The rise in smart fitness 

As previously mentioned, having data engineers on your project is essential if applying machine learning and AI features. Using data analytics allows teams to make smarter decisions about player performance. A shift in focus is now seeing people concentrate on their recovery just as much as workouts. This doesn’t just apply to athletes, even the everyday gym-goer are able to learn and understand the importance of recovery. 

Around 14% of people in the UK have a gym membership which equates to about 10 million people based on current population and that is predicted to be more than double by the end of 2023. So as a nation focusing on prioritising our health and embarking on a fitness journey in the gym, fitness centres must ensure their membership platforms, apps and user experience features are easy to use and keep up with expected demand which users now expect as part of their everyday lives. 

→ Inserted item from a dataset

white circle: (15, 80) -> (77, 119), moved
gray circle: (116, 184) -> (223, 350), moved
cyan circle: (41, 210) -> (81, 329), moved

The performance bar continues to rise 

These days, wearable technology has increasingly become a core accessory for both athletes and amateurs, and you don’t have to look far before seeing someone wearing an Apple Watch or Fitbit. In 2022, over 320 million devices were shipped worldwide and by 2024, it is predicted to reach around 440 million, with Apple selling more than 40 million Apple Watches in 2021 alone.

Thanks to wearable tech, players can wear devices that can not only track their movement and heart rate, but also improve performance and gain more insights into their game to every aspect of life, from tracking performance in the gym to discovering sleep patterns ensure better focus and energy. 

The future of sport tech 

Technology will continue to play a huge role in shaping the way the game is played, always looking for ways to go the extra mile. From what has been discussed and more, tech has changed the way sport is watched and played forever and the rapid advancements doesn’t seem to be slowing down. No one wants to be left at the starting line, so it’s “game on”, meaning the industry must take these opportunities as technology continues to evolve.